Pazar akşamlarımızın vazgeçilmeziydi “Bizimkiler” dizisi. Her hafta ailece oturulurdu televizyonun başına, yayın saatinde. Uzun yıllar geçmesine rağmen üzerinden, hâlâ hatırda olmasının nedeni de sadece adının “Bizimkiler” olması değil, kurgusunun, içtenliğinin de bizden olmasıydı.
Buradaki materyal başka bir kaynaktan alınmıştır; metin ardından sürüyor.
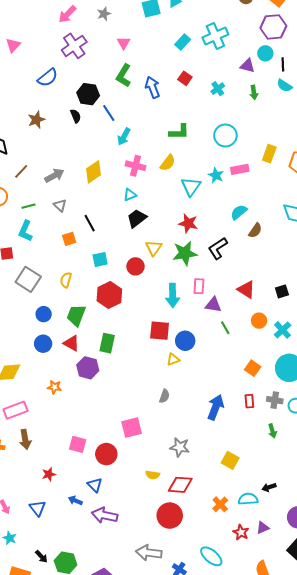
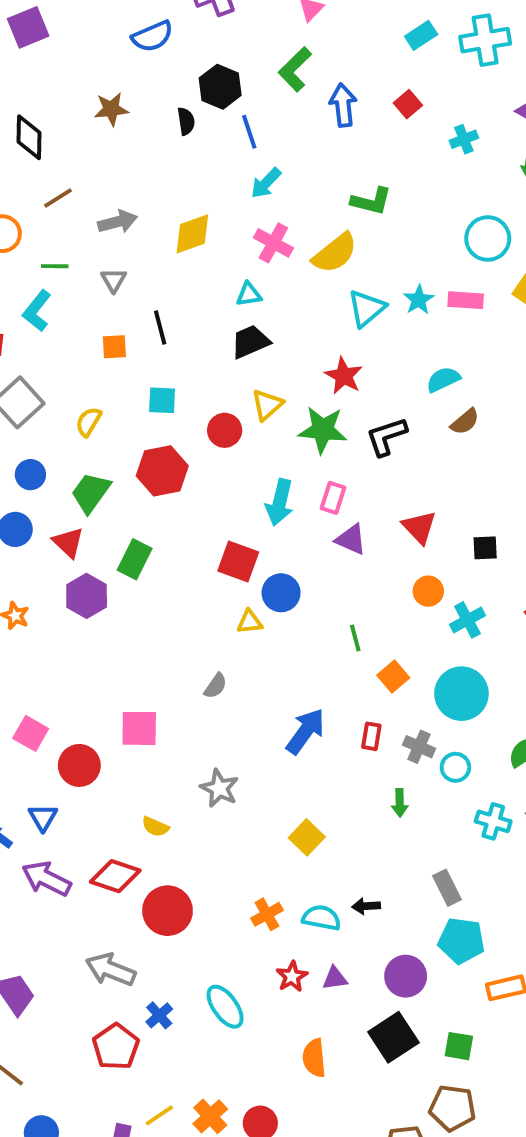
cyan circle: (225, 135) -> (488, 238), moved
yellow semicircle: (168, 163) -> (335, 253), size x1.4
green line: (225, 328) -> (355, 638), moved
red diamond: (180, 485) -> (115, 876), moved

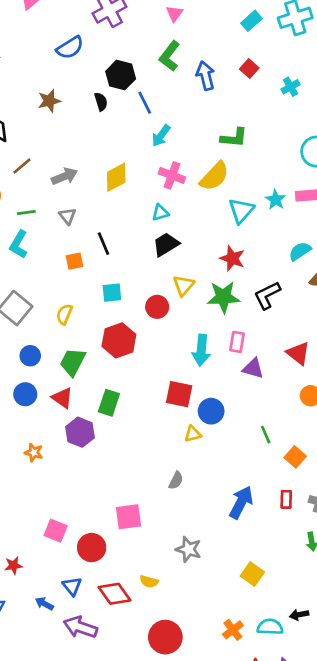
red diamond: (115, 876) -> (115, 594), moved, turned 44

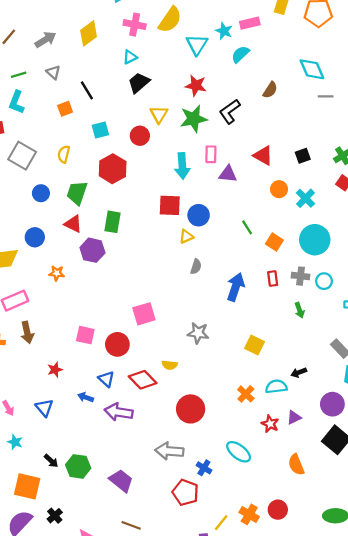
cyan semicircle: (300, 251) -> (240, 54), moved
blue circle: (25, 394) -> (35, 237), moved
gray semicircle: (176, 480) -> (196, 267), moved

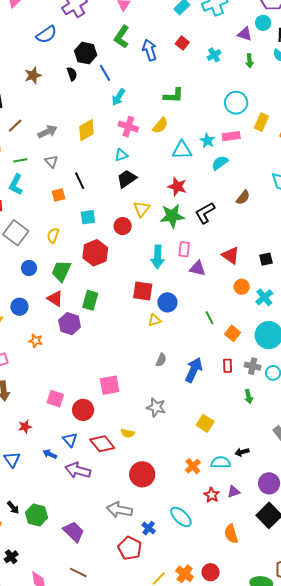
yellow semicircle: (170, 20) -> (160, 125), size x0.7
cyan triangle: (197, 45) -> (182, 150), turned 50
gray semicircle: (196, 267) -> (161, 360), moved

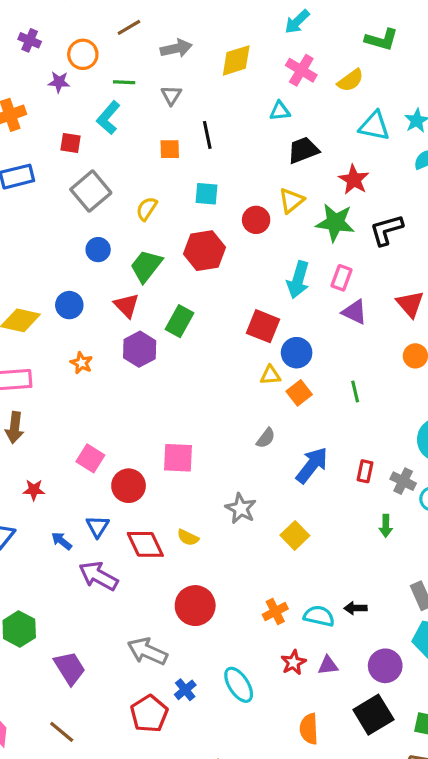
black trapezoid: (127, 179) -> (303, 150), moved
orange square: (233, 333) -> (299, 393), moved
yellow square: (205, 423) -> (295, 535), moved

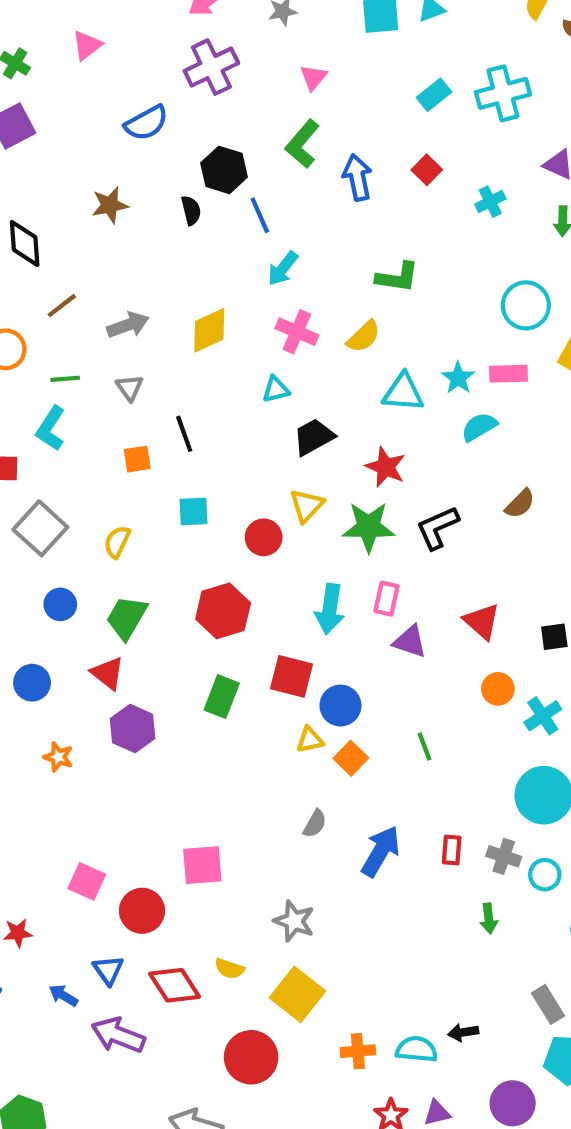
red hexagon: (205, 251) -> (223, 611), moved
green rectangle: (180, 321) -> (222, 697), moved
yellow square: (295, 535) -> (297, 994), moved, size x1.4
orange cross: (275, 612) -> (358, 1051), turned 30

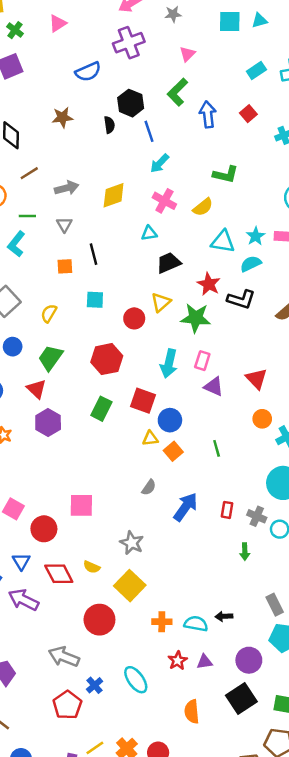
cyan semicircle: (479, 427) -> (251, 264), moved
black L-shape: (437, 528) -> (241, 299), moved, turned -144

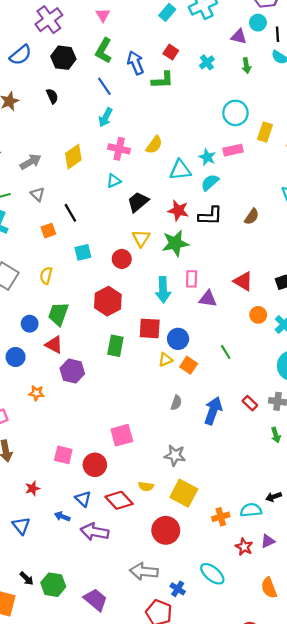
black hexagon: (131, 103) -> (63, 58), moved
blue line: (149, 131) -> (104, 86), moved
green L-shape: (226, 174) -> (163, 80), moved
blue circle: (13, 347) -> (30, 324), moved
red rectangle: (227, 510) -> (250, 403), turned -40

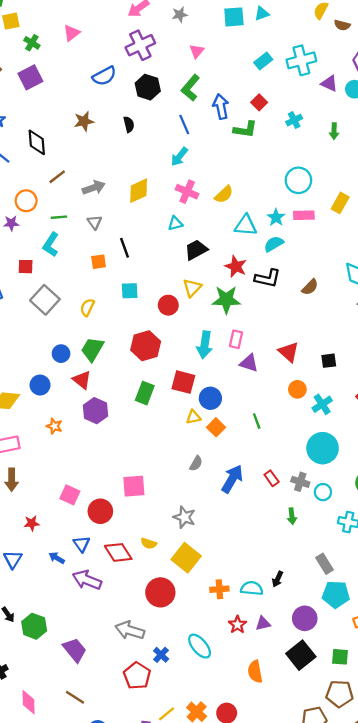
purple triangle: (239, 37) -> (329, 83), moved
cyan circle: (235, 113) -> (298, 180), moved
black arrow: (274, 497) -> (278, 579), turned -56

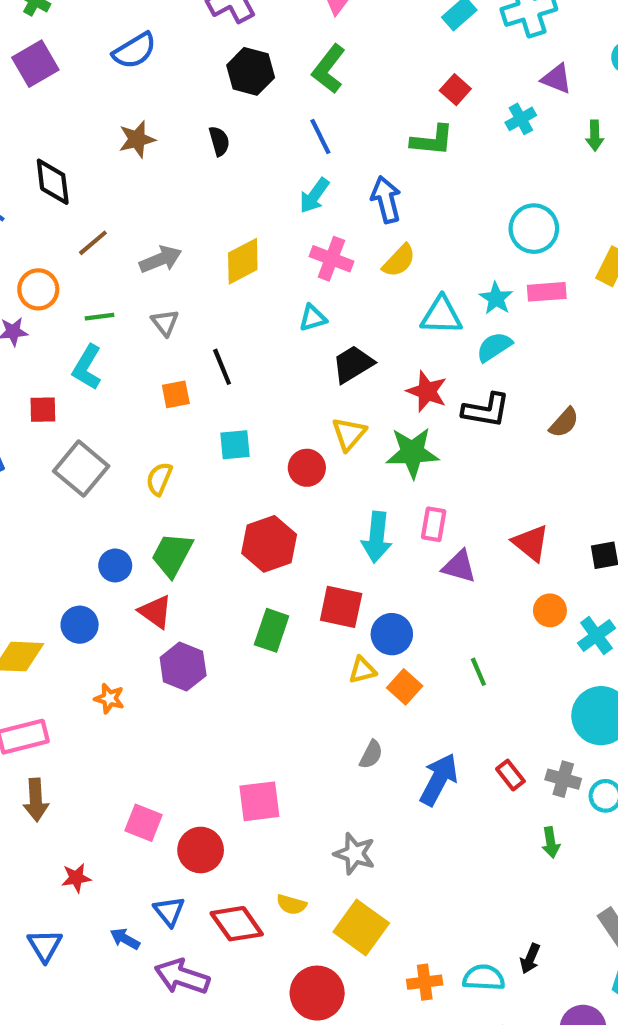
blue semicircle: (104, 76) -> (134, 51), moved
purple triangle: (329, 83) -> (557, 79), moved
blue arrow: (221, 106) -> (386, 200), moved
Sonrasında “Bana bir masal anlat baba” diyerek belleğimizde yer eden şarkısıyla hatırımıza işlenen “Süper Baba” çıkageldi. Onun da yayın saati özel zamanlar oldu evlerimizde. “Perihan Abla”yı dile getirmedim diye unuttum sanılmasın. Daha çok gerilere gitmemek adına bu noktadan başladım. Ve sonrasında da benzer diziler yer aldı ekranlarda. Günlük yaşamdan olağan kesitler sunmalarına rağmen keyifle izlendiler. Bizden dizilerdi onlar, bizim dizilerimizdi.
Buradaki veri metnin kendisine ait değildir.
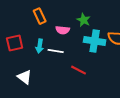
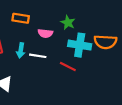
orange rectangle: (40, 16) -> (21, 18), turned -56
red line: (79, 70) -> (68, 67), moved

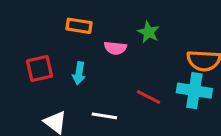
cyan cross: (80, 45) -> (194, 91), moved
white line: (38, 56) -> (104, 116), moved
Şimdi bu diziler de nereden çıktı diye düşünebilirsiniz. İş Bankası Kültür Yayınları arasından yayımlanan “Sütlaçlar”ı okurken düştü hatırıma hepsi. Bir dizi kitap “Sütlaç” ailesi. Baba Sütlaç, Anne Sütlaç, Cem Sütlaç ve Ceren Sütlaç’tan oluşan bir çekirdek aile. Yeni nesil Türk ailesi de denilebilir. Şaşkın bir baba, her şeye hâkim olmak isteyen bir anne, hayalperest bir erkek çocuk ve cıvıltılı bir kız. Olaylar sıradan günlük yaşamı karşılıyor. Karmaşık bir durum yok ortalıkta. Kaçan kuşun peşine düşerler, lunaparkta eğlenirler, Ceren’in yeni arkadaşı, Cem’in okulda kilitli kalması… Başka bir kitapta ise; Cem, huysuz konuklarına iyi davranmak için yoğun çaba sarf ediyor. Ceren, yaklaşan doğum gününün heyecanı içinde verilecek partiyi merak ediyor. Ya işler umduğu gibi iyi gitmezse… Ve Baba Sütlaç! Çorabını asla ayağından çıkarmaması gerekiyor.
“Sütlaçlar” son dönemde alışageldiğimiz kitaplardan biraz farklı. Gerek kurgusu gerekse de içeriği onu farklı kılan. Dümdüz bir anlatım. Günlük desek günlük değil. Çocukluğumda okuduğum kitaplara götürdü beni. Adı kitaba verilmiş karakterin günlük yaşamından kesitleri okuduğum kitaplara. Fakat o kitapların sonunda mutlaka bir ileti verilirdi bize. Bu kitaplarda herhangi bir ileti de yok. Dolayısıyla çocuğu yormayacak kitaplardan. Okuyalım, gülelim, eğlenelim. Yoğun ders programlarının arasında çocuklar da bir soluklanacaklardır bu sayede. Dizide yer alan diğer kitaplar ise; “Sütlaçlar”, “Sütlaçlar Yeni Ev”, “Sütlaçlar Firarda”, “Sütlaçlar Tam Gaz.”
Dizi kitaplar demişken, İş Kültür okurlarının keyifle okudukları Charlie Small Günlükleri “Ayaz Geçidinin Hunhar Haydutları” ile devam ediyor. Yavru bir mantar domuzunu kucağınıza almaya kalkarsanız ne olacağını, vıcık vıcık bir bataklık canavarını nasıl yenebileceğinizi bu kitapta okuyacaksınız.
Bir diğer dizi Sakar Fareleri ise son olarak okulu karıştırırken bırakmıştık. Yeni serüvenlerinde ise hayvanat bahçesini karıştırıyorlar. “ Hazar ve sakar fareler, hayvanat bahçesine gidecekleri için çok heyecanlanmışlardı. Ama gittiklerinde pek çok hayvanın saklandığını, zürafa Ahududu’nun kayıp olduğunu ve dondurma tezgâhının kapandığını gördüler. İş başa düştü ve sakar fareler bu karmaşayı çözmeye soyundular! Sakar Fareler yine komik, yine eğlenceli.